Provost Patricia E. Beeson credited him with transforming what had been the youngest and smallest of Pitt’s schools into a “world-recognized powerhouse of research and education in the health related professions.”

Brubaker’s “forward thinking and passion for advancing technology as related to disability has also led to an explosion of research in the School of Health and Rehabilitation Sciences,” Beeson said, noting that under Brubaker, annual research funding for the school has increased from less than $200,000 to more than $23 million a year.

Brubaker will retire as dean on June 30, exactly 24 years after his start at Pitt on July 1,1991. In his talk he outlined his career — from graduate school and a faculty position at Oregon, to the University of Virginia and then to Pitt — and traced SHRS’s growth from the tiny School of Health Related Professions to SHRS, which today is Pitt’s fourth-largest school.
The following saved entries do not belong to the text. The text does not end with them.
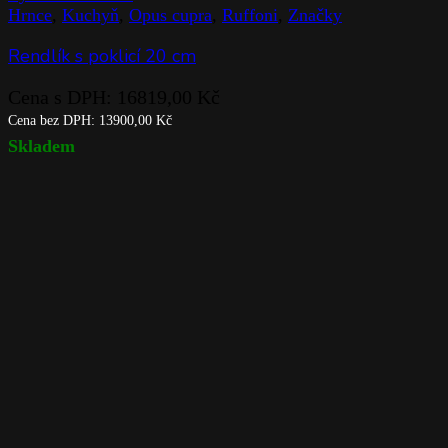
Hrnce
,
Kuchyň
,
Opus cupra
,
Ruffoni
,
Značky
Rendlík s poklicí 20 cm
Cena s DPH:
16819,00
Kč
Cena bez DPH:
13900,00
Kč
Skladem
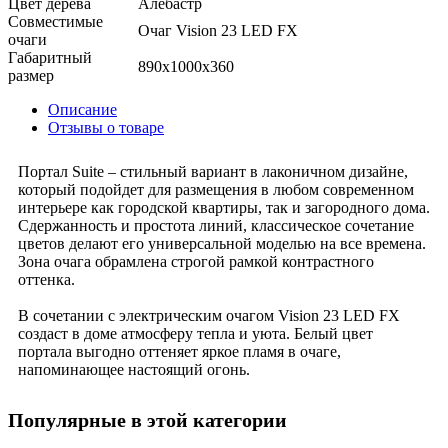
Цвет дерева
Алебастр
Совместимые
Очаг Vision 23 LED FX
очаги
Габаритный
890x1000x360
размер
Описание
Отзывы о товаре
Портал Suite – стильный вариант в лаконичном дизайне,
который подойдет для размещения в любом современном
интерьере как городской квартиры, так и загородного дома.
Сдержанность и простота линий, классическое сочетание
цветов делают его универсальной моделью на все времена.
Зона очага обрамлена строгой рамкой контрастного
оттенка.
В сочетании с электрическим очагом Vision 23 LED FX
создаст в доме атмосферу тепла и уюта. Белый цвет
портала выгодно оттеняет яркое пламя в очаге,
напоминающее настоящий огонь.
Популярные в этой категории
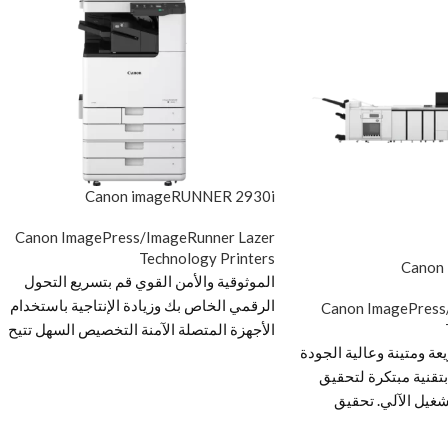
Canon imageRUNNER 2930i
Canon ImagePress/ImageRunner Lazer
Technology Printers
Canon
الموثوقية والأمن القوي قم بتسريع التحول
الرقمي الخاص بك وزيادة الإنتاجية باستخدام
Canon ImagePress
الأجهزة المتصلة الآمنة التخصيص السهل تتيح
عة ومتينة وعالية الجودة
خيارات العرض للعديد من المستخدمين تخصي
تقنية مبتكرة لتحقيق
عناصر التحكم بلمسة واحدة لتسريع المهام
شغيل الآلي. تحقيق
اليومية كفاءة سير العمل اعمل بشكل أكثر ذكاءً
نوعة عزز الإنتاجية
وأسرع بفضل دعم الوسائط الواسع وسعة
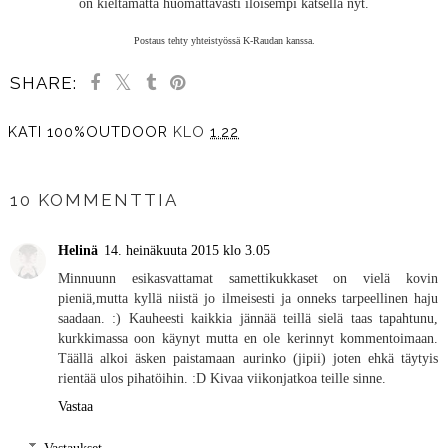
on kieltämättä huomattavasti iloisempi katsella nyt.
Postaus tehty yhteistyössä K-Raudan kanssa.
SHARE:
KATI 100%OUTDOOR
KLO
1.22
JAA MUILLE
10 KOMMENTTIA
Helinä
14. heinäkuuta 2015 klo 3.05
Minnuunn esikasvattamat samettikukkaset on vielä kovin
pieniä,mutta kyllä niistä jo ilmeisesti ja onneks tarpeellinen haju
saadaan. :) Kauheesti kaikkia jännää teillä sielä taas tapahtunu,
kurkkimassa oon käynyt mutta en ole kerinnyt kommentoimaan.
Täällä alkoi äsken paistamaan aurinko (jipii) joten ehkä täytyis
rientää ulos pihatöihin. :D Kivaa viikonjatkoa teille sinne.
Vastaa
Vastaukset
The school had about 300 students in five departments when Brubaker arrived here. Today, enrollment is nearly 1,500. Research support is $23.4 million to date this fiscal year, Brubaker said, with 34 percent coming from the Department of Defense, something the dean said he “never would have anticipated.”

SHRS developed the first undergraduate degree program and the first PhD program in rehabilitation science, Brubaker said, adding that USA Today ranks Pitt and SHRS No. 1 in its 10 best U.S. colleges in which to study health professions.

Brubaker said 24 years as dean was a long time, and went quickly.

He closed with an “insightful” assessment of quality attributed to the late Alec Stewart, founding dean of the University Honors College: “Quality is based on attainment. Absolute quality results from absolute attainment. A quest for quality is inconsistent with a policy of equal treatment. Treatment and distribution of resources must be consistent with opportunity and need.”

“That’s a reality,” Brubaker said. While people often believe in homogeneity, “That’s not how it works. That’s not how you advance.”